Santa Cruz Warriors coach Nicholas Kerr watches players during the team’s basketball practice in Santa Cruz, Calif., Friday, Jan. 12, 2024. Each day, Kerr strives to find a balance between fun and fire while leading Golden State’s developmental G League team minus all the big stars – like Stephen Curry – his famous father, Steve Kerr, gets to work with every day. (AP Photo/Jeff Chiu)

He didn’t even feel he had to try. His parents always encouraged him to just be himself, and Nicholas played collegiately first at San Diego before finishing with a season at California as a graduate student.

“It’s been that way my whole life and he’s never put any pressure on me, either, even as a player,” he said. “When I was in middle school, high school, college, I was never trying to live up to his legacy. I was trying to be myself, which is good, because that’s a hard one to live up to.”

Before landing in Santa Cruz, Nicholas spent time with his dad’s friend and mentor, Gregg Popovich, and the staff at the San Antonio Spurs. People kept urging him to coach in the G League to learn.

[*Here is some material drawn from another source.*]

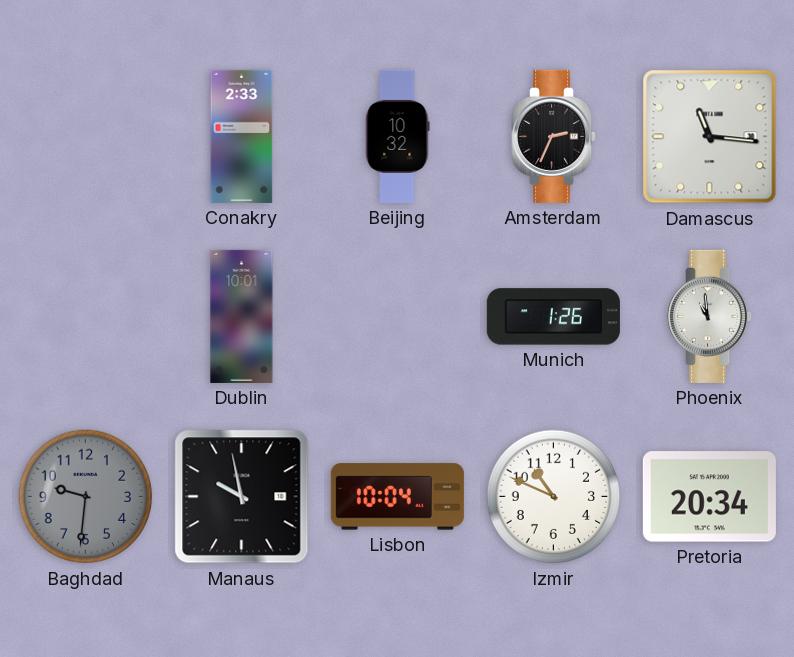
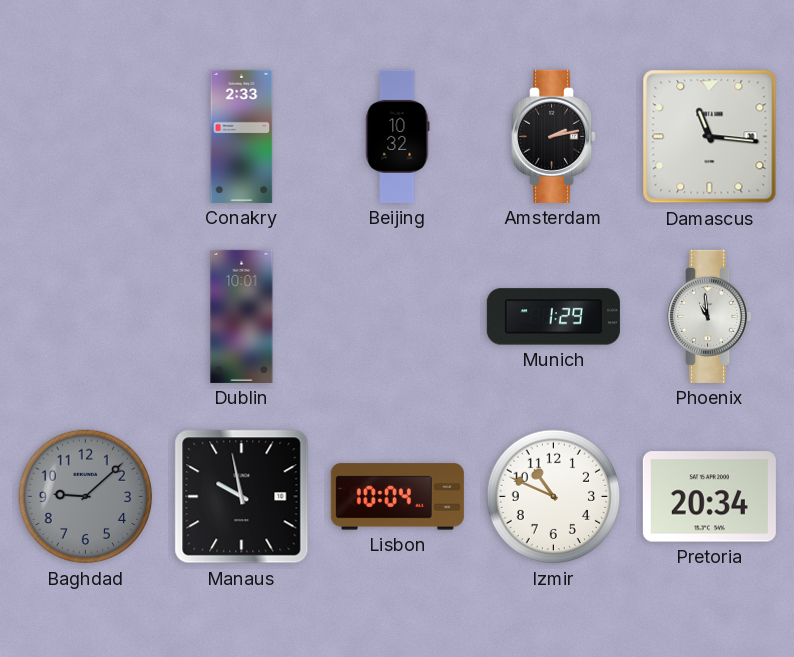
Amsterdam: 2:34 -> 2:13
Munich: 1:26 -> 1:29
Baghdad: 9:31 -> 9:08
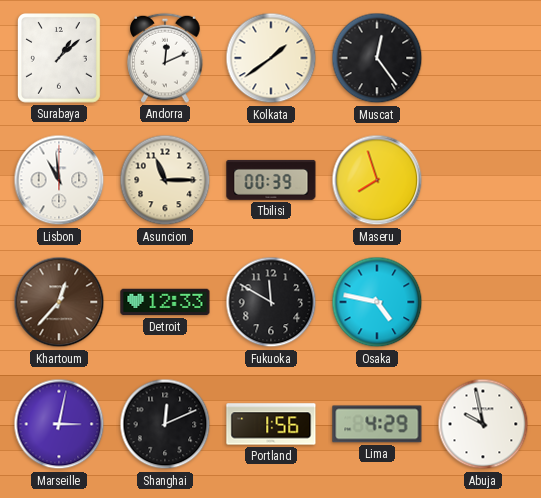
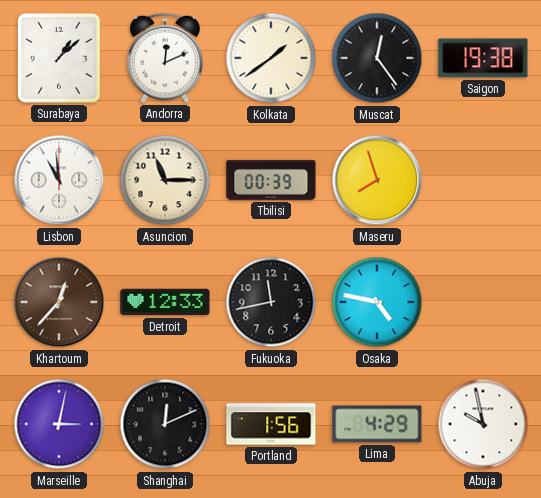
Saigon: none -> 19:38
Fukuoka: 11:50 -> 11:43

It just so happened that when the Warriors sent Nico Mannion and Jordan Poole to the G League bubble in 2021, they called on Kerr to go along and coach them. That was his break, an opportunity to take a step up from his position as video coordinator.

It was so much fun, the younger Kerr decided he wanted to do a full season, then spent the next two years as an assistant with Santa Cruz before taking on a larger role.

“You wouldn’t know that he’s Steve’s son,” said Sacramento Kings coach Mike Brown, a former top Warriors assistant. “Never did he take for granted, which he easily could have, who his father was — especially how successful Steve is and everything he touches in life. That selflessness, how humble he is, paid dividends because he’s a hard worker and very, very smart guy.”

That doesn’t mean the Kerrs never clashed, and Brown admires how Nicholas picked his moments to speak up when he didn’t agree with his dad but also kept quiet and observed to learn from different coaches’ styles.

Santa Cruz Warriors coach Nicholas Kerr, left, talks with assistant coach Noel Hightower during the team’s basketball practice in Santa Cruz, Calif., Friday, Jan. 12, 2024. Each day, Kerr strives to find a balance between fun and fire while leading Golden State’s developmental G League team minus all the big stars – like Stephen Curry – his famous father, Steve Kerr, gets to work with every day. (AP Photo/Jeff Chiu)

It was during that 2017-18 season with the Spurs that Chip Engelland and Will Hardy provided Nicholas with guidance and examples of how to be a professional.

“He always carried himself with a certain presence, a quiet presence,” Brown said. “He never felt like he needed to try to show anybody how smart he was or anything like that.”

Steve Kerr is thrilled for his son and had a chance to watch him earlier in the Santa Cruz season. He appreciates how the G League team supports the development of not just players but also coaches and support staff.

“It wasn’t so much nerves, it was more just pride, it was just a great visual sitting there watching him on the sidelines and I yelled at the refs a couple times,” he said. “I felt like a good dad.”

Mother Margot went to see him coach in Santa Cruz on Jan. 15 for the first time and it felt so familiar. The 98-90 victory against the Long Island Nets that day kicked off a six-game winning streak.

“Nick and Steve have similar dispositions. Highly competitive, they’re both very modest, quiet,” she said. “Nick was never delusional about his basketball talent. He never thought he’d play pro, was really hoping to play in college. San Diego is a non-NBA caring city, so he definitely didn’t feel pressure from his peers. I will say, all he’s ever cared about is sports. There was zero chance he was going to be an investment banker, despite being a business major.”

Gui Santos, a Brazilian drafted 55th overall in the second round by Golden State in 2022 and a two-way player counted on by both Warriors teams, understands the challenges of following in a father’s footsteps. His dad, Deivisson, played professionally in Brazil.

“Everybody’s looking at you like, ‘You’ve got to be like your dad, you’ve got to be better than your dad,’” Santos said. “Nick is taking his own way, he’s doing his own things. For sure, he’s Steve Kerr’s son and proud of him but I’m sure he wants to chase his own way and make his name.”